Records contained in a dataset:
-------
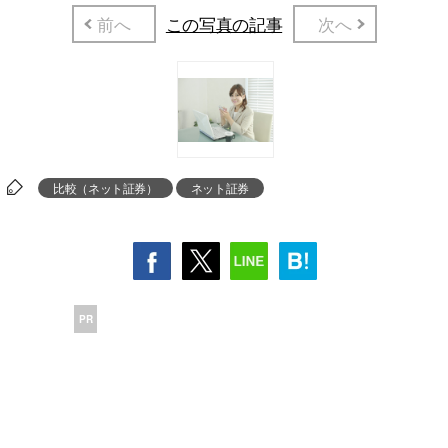
前へ
この写真の記事
次へ
比較（ネット証券）
ネット証券
PR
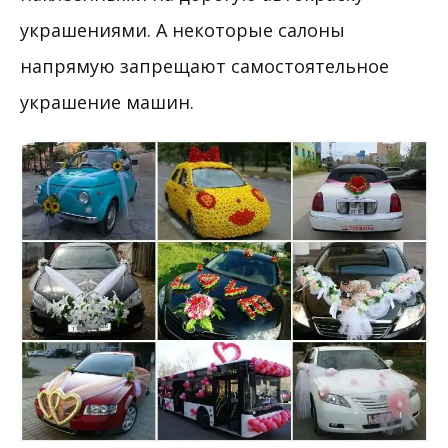
украшениями. А некоторые салоны
напрямую запрещают самостоятельное
украшение машин.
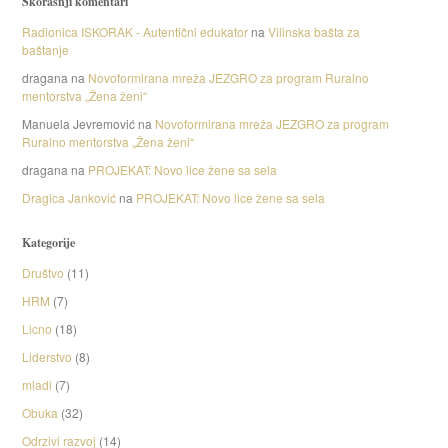
Skorašnji komentari
Radionica ISKORAK - Autentični edukator
na
Vilinska bašta za
baštanje
dragana
na
Novoformirana mreža JEZGRO za program Ruralno
mentorstva „Žena ženi“
Manuela Jevremović
na
Novoformirana mreža JEZGRO za program
Ruralno mentorstva „Žena ženi“
dragana
na
PROJEKAT: Novo lice žene sa sela
Dragica Janković
na
PROJEKAT: Novo lice žene sa sela
Kategorije
Društvo
(11)
HRM
(7)
Licno
(18)
Liderstvo
(8)
mladi
(7)
Obuka
(32)
Odrzivi razvoj
(14)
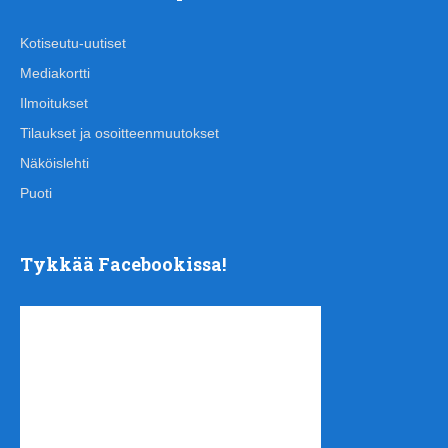
Kotiseutu-uutiset
Mediakortti
Ilmoitukset
Tilaukset ja osoitteenmuutokset
Näköislehti
Puoti
Tykkää Facebookissa!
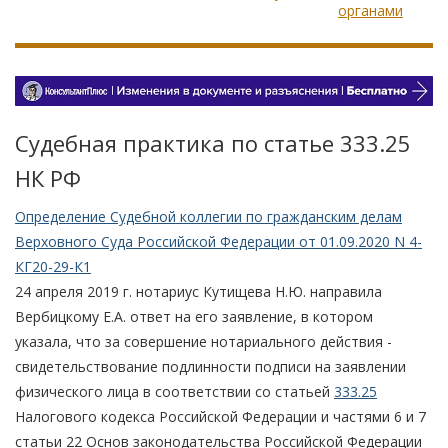
органами
Судебная практика по статье 333.25
НК РФ
Определение Судебной коллегии по гражданским делам
Верховного Суда Российской Федерации от 01.09.2020 N 4-
КГ20-29-К1
24 апреля 2019 г. нотариус Кутищева Н.Ю. направила
Вербицкому Е.А. ответ на его заявление, в котором
указала, что за совершение нотариального действия -
свидетельствование подлинности подписи на заявлении
физического лица в соответствии со статьей
333.25
Налогового кодекса Российской Федерации и частями 6 и 7
статьи 22 Основ законодательства Российской Федерации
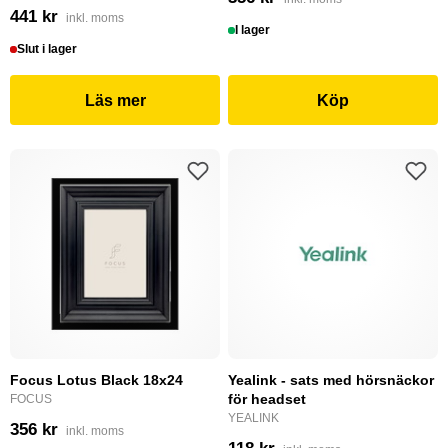
441 kr
inkl. moms
I lager
Slut i lager
Läs mer
Köp
Focus Lotus Black 18x24
Yealink - sats med hörsnäckor
för headset
FOCUS
YEALINK
356 kr
inkl. moms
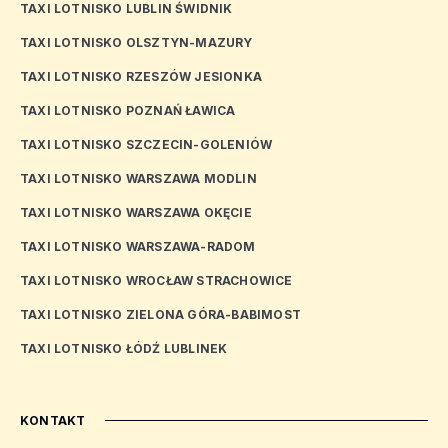
TAXI LOTNISKO LUBLIN ŚWIDNIK
TAXI LOTNISKO OLSZTYN-MAZURY
TAXI LOTNISKO RZESZÓW JESIONKA
TAXI LOTNISKO POZNAŃ ŁAWICA
TAXI LOTNISKO SZCZECIN-GOLENIÓW
TAXI LOTNISKO WARSZAWA MODLIN
TAXI LOTNISKO WARSZAWA OKĘCIE
TAXI LOTNISKO WARSZAWA-RADOM
TAXI LOTNISKO WROCŁAW STRACHOWICE
TAXI LOTNISKO ZIELONA GÓRA-BABIMOST
TAXI LOTNISKO ŁÓDŹ LUBLINEK
KONTAKT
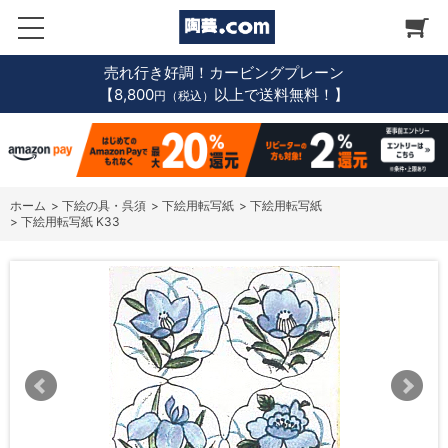
売れ行き好調！カービングプレーン
【8,800
以上で送料無料！】
円（税込）
ホーム
>
下絵の具・呉須
>
下絵用転写紙
>
下絵用転写紙
>
下絵用転写紙 K33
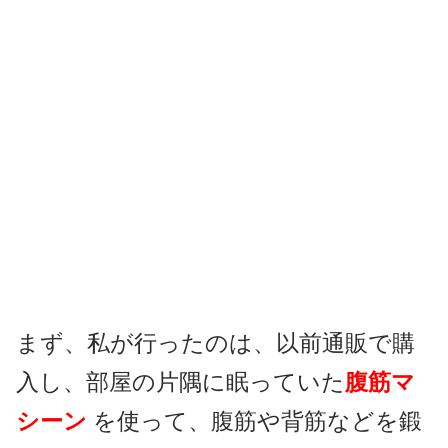
まず、私が行ったのは、以前通販で購
入し、部屋の片隅に眠っていた
腹筋マ
シーン
を使って、腹筋や背筋などを鍛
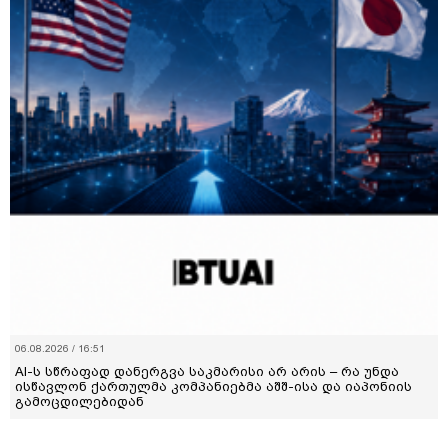
06.08.2026 / 16:51
AI-ს სწრაფად დანერგვა საკმარისი არ არის – რა უნდა
ისწავლონ ქართულმა კომპანიებმა აშშ-ისა და იაპონიის
გამოცდილებიდან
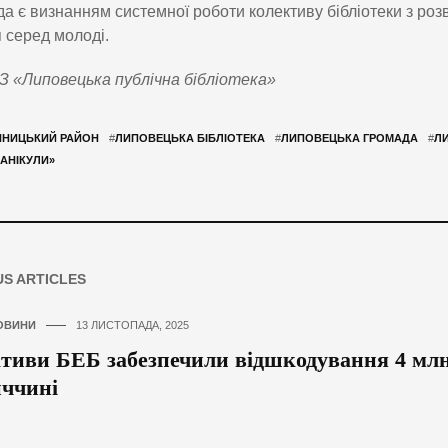
а є визнанням системної роботи колективу бібліотеки з розв
 серед молоді.
 «Липовецька публічна бібліотека»
ННИЦЬКИЙ РАЙОН
#
ЛИПОВЕЦЬКА БІБЛІОТЕКА
#
ЛИПОВЕЦЬКА ГРОМАДА
#
ЛИ
КАНІКУЛИ»
US ARTICLES
ОВИНИ
13 ЛИСТОПАДА, 2025
тиви БЕБ забезпечили відшкодування 4 млн
ччині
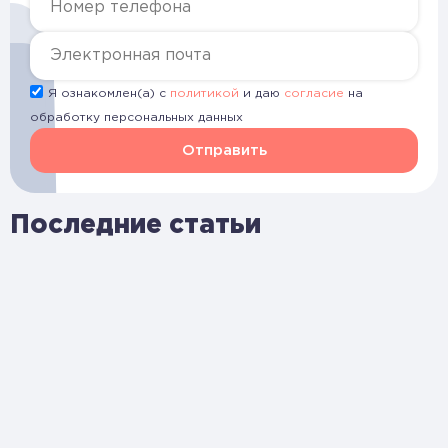
Я ознакомлен(а) с
политикой
и даю
согласие
на
обработку персональных данных
Отправить
Последние статьи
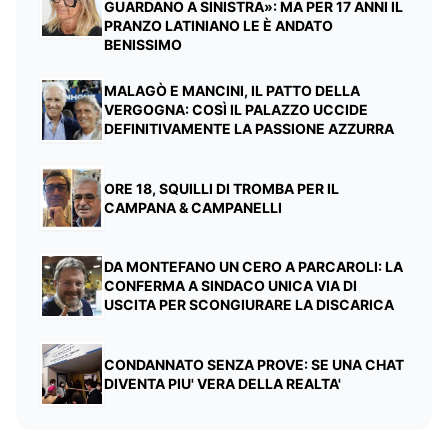
GUARDANO A SINISTRA»: MA PER 17 ANNI IL
PRANZO LATINIANO LE È ANDATO
BENISSIMO
MALAGÒ E MANCINI, IL PATTO DELLA
VERGOGNA: COSÌ IL PALAZZO UCCIDE
DEFINITIVAMENTE LA PASSIONE AZZURRA
ORE 18, SQUILLI DI TROMBA PER IL
CAMPANA & CAMPANELLI
DA MONTEFANO UN CERO A PARCAROLI: LA
CONFERMA A SINDACO UNICA VIA DI
USCITA PER SCONGIURARE LA DISCARICA
CONDANNATO SENZA PROVE: SE UNA CHAT
DIVENTA PIU' VERA DELLA REALTA'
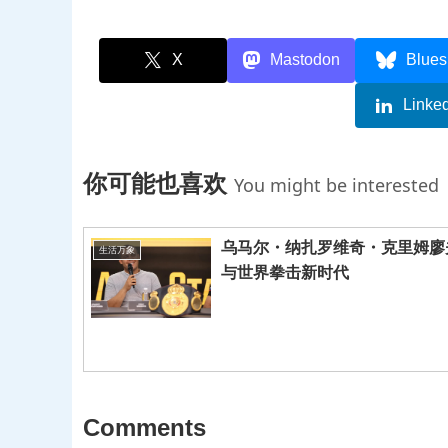
X
Mastodon
Blues
Linke
你可能也喜欢
You might be interested
乌马尔・纳扎罗维奇・克里姆廖
生活万象
与世界拳击新时代
Comments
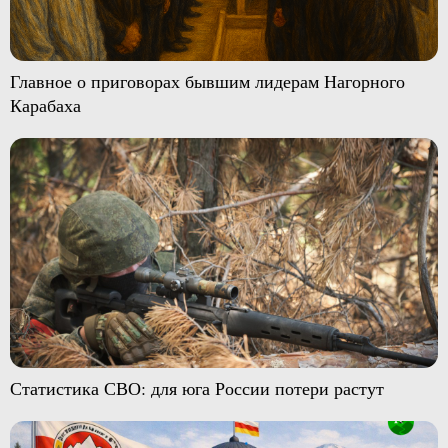
Главное о приговорах бывшим лидерам Нагорного
Карабаха
Статистика СВО: для юга России потери растут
-------
Exercise goal
Each record has to be set down verbatim, and the pictures must not appear in the copy.

Task response
前へ
この写真の記事
次へ
比較（ネット証券）
ネット証券
PR
украшениями. А некоторые салоны
напрямую запрещают самостоятельное
украшение машин.
Skorašnji komentari
Radionica ISKORAK - Autentični edukator
na
Vilinska bašta za
baštanje
dragana
na
Novoformirana mreža JEZGRO za program Ruralno
mentorstva „Žena ženi“
Manuela Jevremović
na
Novoformirana mreža JEZGRO za program
Ruralno mentorstva „Žena ženi“
dragana
na
PROJEKAT: Novo lice žene sa sela
Dragica Janković
na
PROJEKAT: Novo lice žene sa sela
Kategorije
Društvo
(11)
HRM
(7)
Licno
(18)
Liderstvo
(8)
mladi
(7)
Obuka
(32)
Odrzivi razvoj
(14)
Kotiseutu-uutiset
Mediakortti
Ilmoitukset
Tilaukset ja osoitteenmuutokset
Näköislehti
Puoti
Tykkää Facebookissa!
органами
Судебная практика по статье 333.25
НК РФ
Определение Судебной коллегии по гражданским делам
Верховного Суда Российской Федерации от 01.09.2020 N 4-
КГ20-29-К1
24 апреля 2019 г. нотариус Кутищева Н.Ю. направила
Вербицкому Е.А. ответ на его заявление, в котором
указала, что за совершение нотариального действия -
свидетельствование подлинности подписи на заявлении
физического лица в соответствии со статьей
333.25
Налогового кодекса Российской Федерации и частями 6 и 7
статьи 22 Основ законодательства Российской Федерации
441 kr
inkl. moms
I lager
Slut i lager
Läs mer
Köp
Focus Lotus Black 18x24
Yealink - sats med hörsnäckor
för headset
FOCUS
YEALINK
356 kr
inkl. moms
TAXI LOTNISKO LUBLIN ŚWIDNIK
TAXI LOTNISKO OLSZTYN-MAZURY
TAXI LOTNISKO RZESZÓW JESIONKA
TAXI LOTNISKO POZNAŃ ŁAWICA
TAXI LOTNISKO SZCZECIN-GOLENIÓW
TAXI LOTNISKO WARSZAWA MODLIN
TAXI LOTNISKO WARSZAWA OKĘCIE
TAXI LOTNISKO WARSZAWA-RADOM
TAXI LOTNISKO WROCŁAW STRACHOWICE
TAXI LOTNISKO ZIELONA GÓRA-BABIMOST
TAXI LOTNISKO ŁÓDŹ LUBLINEK
KONTAKT
売れ行き好調！カービングプレーン
【8,800
以上で送料無料！】
円（税込）
ホーム
>
下絵の具・呉須
>
下絵用転写紙
>
下絵用転写紙
>
下絵用転写紙 K33
まず、私が行ったのは、以前通販で購
入し、部屋の片隅に眠っていた
腹筋マ
シーン
を使って、腹筋や背筋などを鍛
06.08.2026 / 16:51
AI-ს სწრაფად დანერგვა საკმარისი არ არის – რა უნდა
ისწავლონ ქართულმა კომპანიებმა აშშ-ისა და იაპონიის
გამოცდილებიდან
а є визнанням системної роботи колективу бібліотеки з розв
 серед молоді.
 «Липовецька публічна бібліотека»
ННИЦЬКИЙ РАЙОН
#
ЛИПОВЕЦЬКА БІБЛІОТЕКА
#
ЛИПОВЕЦЬКА ГРОМАДА
#
ЛИ
КАНІКУЛИ»
US ARTICLES
ОВИНИ
13 ЛИСТОПАДА, 2025
тиви БЕБ забезпечили відшкодування 4 млн
ччині
Я ознакомлен(а) с
политикой
и даю
согласие
на
обработку персональных данных
Отправить
Последние статьи
GUARDANO A SINISTRA»: MA PER 17 ANNI IL
PRANZO LATINIANO LE È ANDATO
BENISSIMO
MALAGÒ E MANCINI, IL PATTO DELLA
VERGOGNA: COSÌ IL PALAZZO UCCIDE
DEFINITIVAMENTE LA PASSIONE AZZURRA
ORE 18, SQUILLI DI TROMBA PER IL
CAMPANA & CAMPANELLI
DA MONTEFANO UN CERO A PARCAROLI: LA
CONFERMA A SINDACO UNICA VIA DI
USCITA PER SCONGIURARE LA DISCARICA
CONDANNATO SENZA PROVE: SE UNA CHAT
DIVENTA PIU' VERA DELLA REALTA'
X
Mastodon
Blues
Linke
你可能也喜欢
You might be interested
乌马尔・纳扎罗维奇・克里姆廖
生活万象
与世界拳击新时代
Comments
Главное о приговорах бывшим лидерам Нагорного
Карабаха
Статистика СВО: для юга России потери растут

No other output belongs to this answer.